Georgia Bulletin

The Newspaper of the Catholic Archdiocese of Atlanta

Hapeville

Students Plant Pinwheels, Whirl For Peace

Published October 5, 2006

St. John the Evangelist School held a prayer service for peace in their hearts and in the world on Sept. 21 as part of an international art and literacy project called Pinwheels for Peace, where they planted pinwheels with messages of peace near the school’s entrance.

During the service on the International Day of Peace, each grade said a prayer that they as a class had written and recited a pledge of nonviolence. At the end of the service each class carried the pinwheels they made outside to plant them around a “peace tree” near the school’s entrance.

The students, under the direction of art teacher Angela Bush, created pinwheels of all shapes and sizes and wrote a prayer or words of peace on one side and decorated the other side to visually express their feelings.

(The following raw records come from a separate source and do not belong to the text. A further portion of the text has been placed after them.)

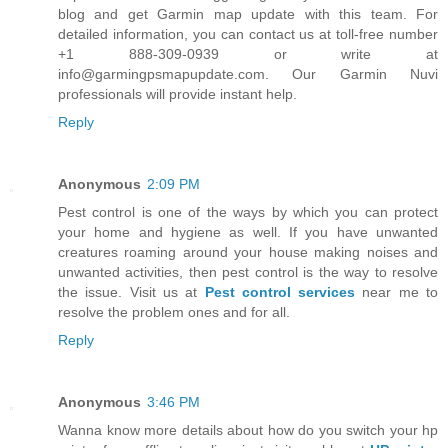
blog and get Garmin map update with this team. For
detailed information, you can contact us at toll-free number
+1 888-309-0939 or write at
info@garmingpsmapupdate.com. Our Garmin Nuvi
professionals will provide instant help.
Reply
Anonymous
2:09 PM
Pest control is one of the ways by which you can protect
your home and hygiene as well. If you have unwanted
creatures roaming around your house making noises and
unwanted activities, then pest control is the way to resolve
the issue. Visit us at
Pest control services
near me to
resolve the problem ones and for all.
Reply
Anonymous
3:46 PM
Wanna know more details about how do you switch your hp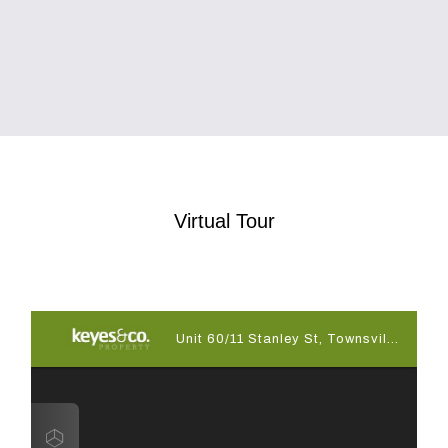
Virtual Tour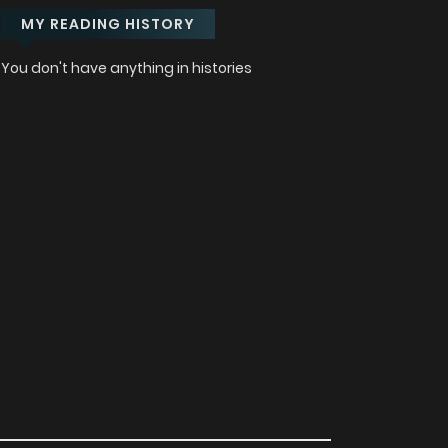
MY READING HISTORY
You don't have anything in histories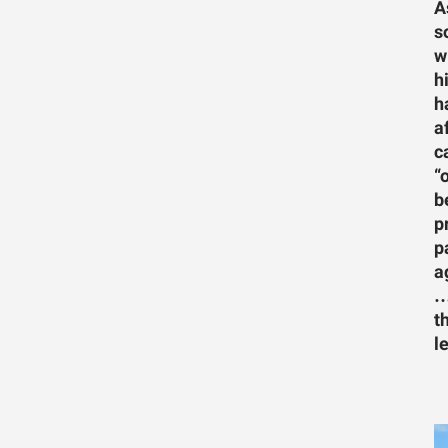
A
s
w
h
h
a
c
“
b
p
p
a
…
t
l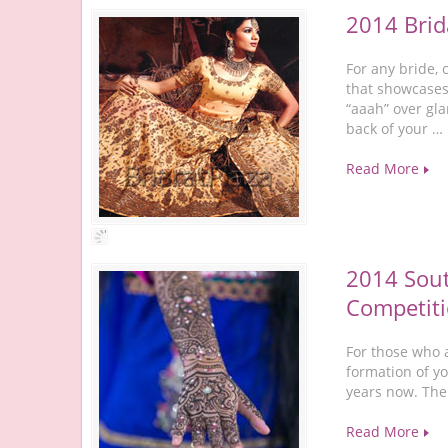
2014 Brid
For any bride, 
that showcases
“aaah” over gla
back of your …
Read More
2014 Sout
Competiti
For those who a
formation of y
years now. The
Read More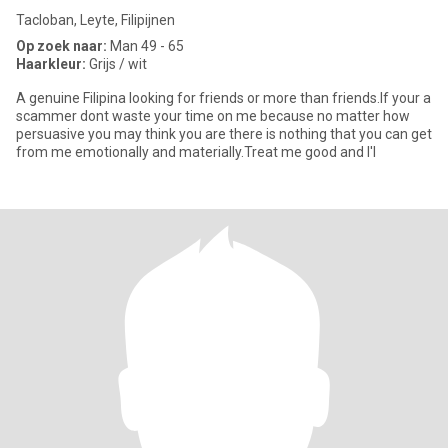
Tacloban, Leyte, Filipijnen
Op zoek naar:
Man 49 - 65
Haarkleur:
Grijs / wit
A genuine Filipina looking for friends or more than friends.If your a
scammer dont waste your time on me because no matter how
persuasive you may think you are there is nothing that you can get
from me emotionally and materially.Treat me good and I'l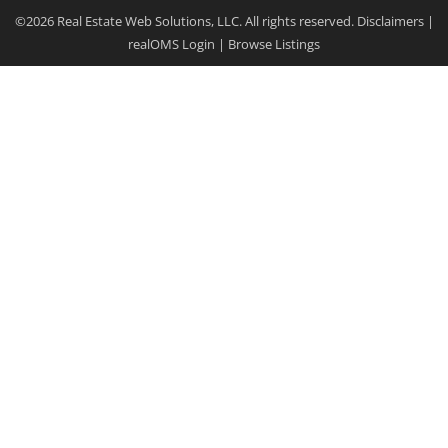
©2026 Real Estate Web Solutions, LLC. All rights reserved.
Disclaimers
|
realOMS Login
|
Browse Listings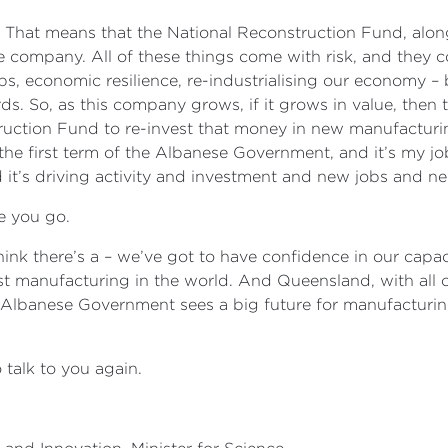
on. That means that the National Reconstruction Fund, alo
e company. All of these things come with risk, and they 
s, economic resilience, re-industrialising our economy – 
rds. So, as this company grows, if it grows in value, then
tion Fund to re-invest that money in new manufacturing
n the first term of the Albanese Government, and it’s my j
 it’s driving activity and investment and new jobs and 
e you go.
hink there’s a – we’ve got to have confidence in our capa
 manufacturing in the world. And Queensland, with all o
e Albanese Government sees a big future for manufacturing
 talk to you again.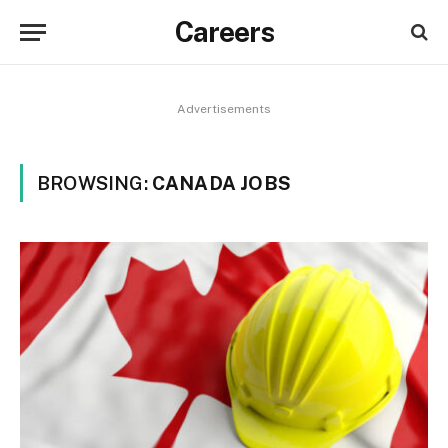
Careers
Advertisements
BROWSING:
CANADA JOBS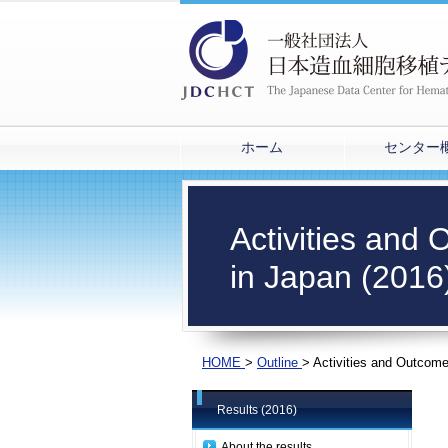
ホーム
センター
Activities and
in Japan (2016
HOME
>
Outline
>
Activities and Outcome
Results (2016)
About the results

Pinwheels for Peace is an art installation project started in 2005 by art teachers Ann Ayers and Ellen McMillan of Coconut Creek, Fla., as a way for students to express their feelings about what is going on in the world and their lives. Violence has become commonplace and accepted as part of our society and, for some students, it is a way of life. The goal of the project designers is for Pinwheels for Peace to help students make a public visual statement about their feelings about war, peace, tolerance, cooperation, harmony, or unity and awaken the public to what the next generation is thinking. The project is not political and can be related to violence/intolerance in daily life and to peace of mind.

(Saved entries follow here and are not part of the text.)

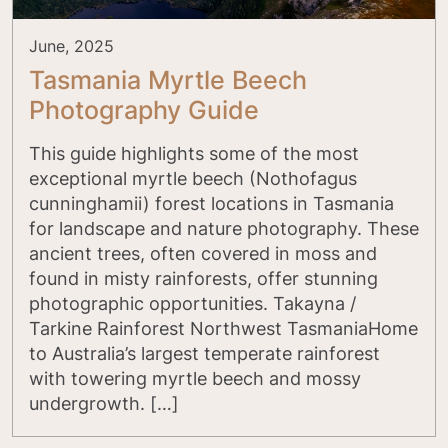
June, 2025
Tasmania Myrtle Beech
Photography Guide
This guide highlights some of the most
exceptional myrtle beech (Nothofagus
cunninghamii) forest locations in Tasmania
for landscape and nature photography. These
ancient trees, often covered in moss and
found in misty rainforests, offer stunning
photographic opportunities. Takayna /
Tarkine Rainforest Northwest TasmaniaHome
to Australia’s largest temperate rainforest
with towering myrtle beech and mossy
undergrowth. […]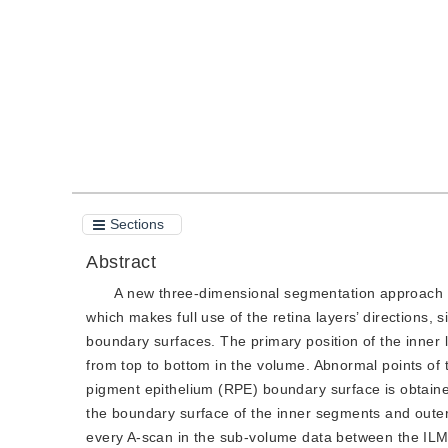
Quote
PDF
Sections
Abstract
A new three-dimensional segmentation approach 
which makes full use of the retina layers’ directions, 
boundary surfaces. The primary position of the inner 
from top to bottom in the volume. Abnormal points of
pigment epithelium (RPE) boundary surface is obtained
the boundary surface of the inner segments and outer
every A-scan in the sub-volume data between the ILM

St. John the Evangelist gladly joined in this whirlwind of creativity and hope, as Catholic students are called to cultivate peace within themselves and promote peace in the world. Last year groups in over 1,325 locations throughout the world participated on Sept. 21, and there were approximately 500,000 pinwheels spinning throughout the world. This year there were approximately 1 million that “whirled peace” in some 2,400 locations worldwide. Bush is the coordinator for the local Pinwheels for Peace Project.